一方、キースさんも笑顔を絶やさずに話しているが、二人共火花を散っているかのようにピリピリとしていて、とても穏やかな会話とは思えない。
二人の空気が痛々しくてハラハラしながらも見守っているとキースさんと目が合った。
「何か誤解してませんか? 僕は、オリヴァーにしか手を出しません。断言します。オリヴァー程僕の性癖を刺激する人はいませんので」
その一言を聞いてイリア様とノエルがお互いに顔を見合わせた後、安堵の息をした。
「そうなんですのね」
「……ああ、良かった。姉上じゃなくて、てっきり姉上狙いかと」
「えっと、そこではないかと思うのですが……」
安堵している二人には申し訳無いけども私はキースさんの一言が気になってしまって、ついツッコミを入れてしまった。

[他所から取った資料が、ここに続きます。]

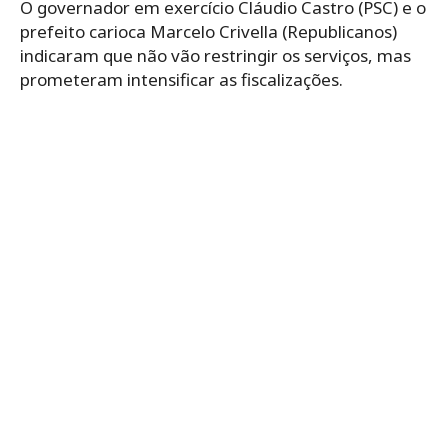
O governador em exercício Cláudio Castro (PSC) e o
prefeito carioca Marcelo Crivella (Republicanos)
indicaram que não vão restringir os serviços, mas
prometeram intensificar as fiscalizações.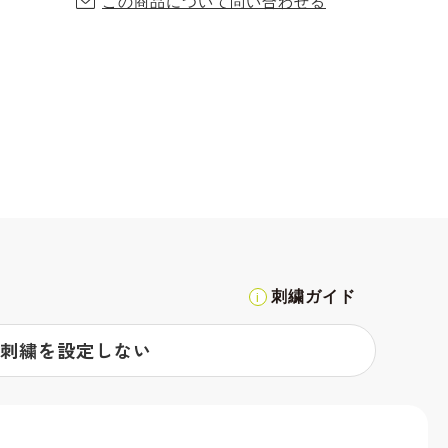
この商品について問い合わせる
刺繍ガイド
刺繍を設定しない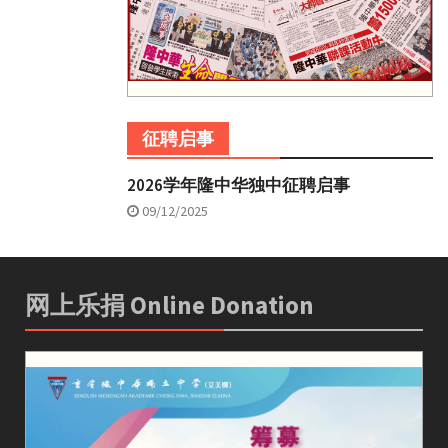
征聘启事
2026学年隆中华独中征聘启事
09/12/2025
网上乐捐 Online Donation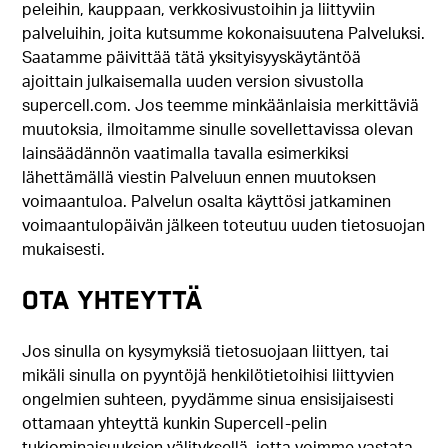
peleihin, kauppaan, verkkosivustoihin ja liittyviin
palveluihin, joita kutsumme kokonaisuutena Palveluksi.
Saatamme päivittää tätä yksityisyyskäytäntöä
ajoittain julkaisemalla uuden version sivustolla
supercell.com. Jos teemme minkäänlaisia merkittäviä
muutoksia, ilmoitamme sinulle sovellettavissa olevan
lainsäädännön vaatimalla tavalla esimerkiksi
lähettämällä viestin Palveluun ennen muutoksen
voimaantuloa. Palvelun osalta käyttösi jatkaminen
voimaantulopäivän jälkeen toteutuu uuden tietosuojan
mukaisesti.
OTA YHTEYTTÄ
Jos sinulla on kysymyksiä tietosuojaan liittyen, tai
mikäli sinulla on pyyntöjä henkilötietoihisi liittyvien
ongelmien suhteen, pyydämme sinua ensisijaisesti
ottamaan yhteyttä kunkin Supercell-pelin
tukiominaisuuksien välityksellä, jotta voimme vastata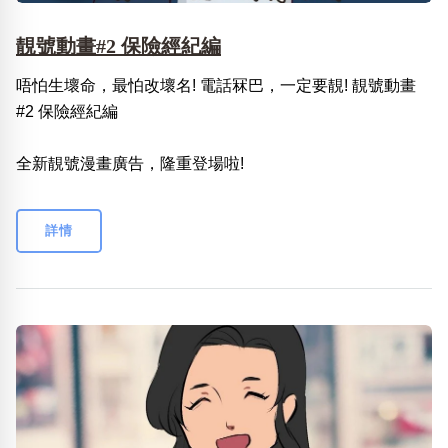
靚號動畫#2 保險經紀編
唔怕生壞命，最怕改壞名! 電話冧巴，一定要靚! 靚號動畫
#2 保險經紀編
全新靚號漫畫廣告，隆重登場啦!
詳情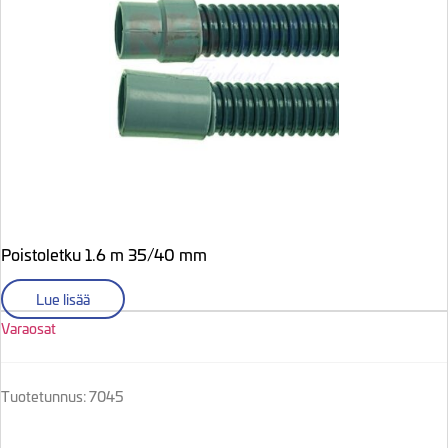
Poistoletku 1.6 m 35/40 mm
Lue lisää
Varaosat
Tuotetunnus: 7045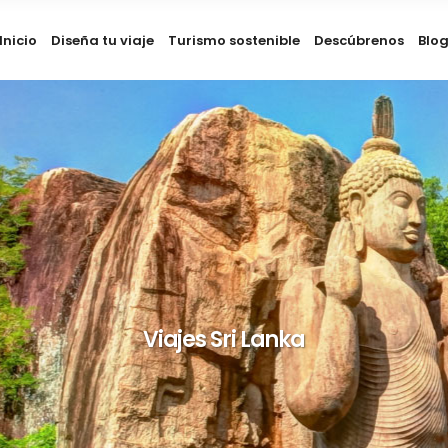
Inicio
Diseña tu viaje
Turismo sostenible
Descúbrenos
Blo
Viajes Sri Lanka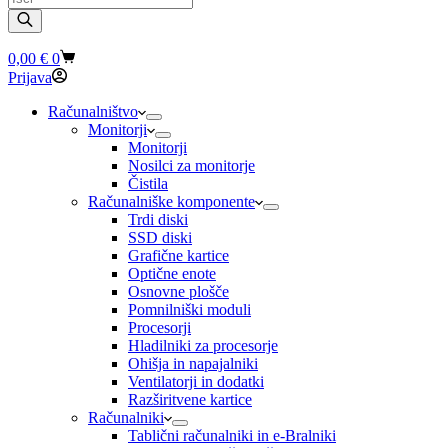
search
Shopping
0,00
€
0
cart
Prijava
Računalništvo
Monitorji
Monitorji
Nosilci za monitorje
Čistila
Računalniške komponente
Trdi diski
SSD diski
Grafične kartice
Optične enote
Osnovne plošče
Pomnilniški moduli
Procesorji
Hladilniki za procesorje
Ohišja in napajalniki
Ventilatorji in dodatki
Razširitvene kartice
Računalniki
Tablični računalniki in e-Bralniki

「キースさんは本当にオリヴァーさんが大好きなのですね。もしかしてその気持ちって……」
キースさんは私の言葉に嬉しそうに口角をあげる。
ーーああ、やっぱりそうだ。
私は思っていることを言葉にした。
「幼馴染として好きすぎるが為に、その思いが歪んでしまったというものですね。分かります! この間ロマンス小説で読みましたので、そっちの耐性はバッチリです!! 愛の形って様々ですものね」
「……はい?」
私は確信をもって言ったというのに、キースさんは驚いていた。
さらにイリア様は口を押さえ、肩を震わしているし、ノエルなんて額に手を当てて「そう来ましたか……」と何やら呆れていた。
「??? え、違うのですか?」
「半分はあってますけど……そうじゃないのですよねぇ。確かに大好きですが、この気持ちは、ただ純粋に苦しめるとどんな表情になるのか、試したくなるんです」
あっ……これって、普通にキースさんの中に眠ってるS心が刺激されて暴走をしているって事なのかな。
これも好きの形なんだろうけど……キースさんは蛇みたいな人だな。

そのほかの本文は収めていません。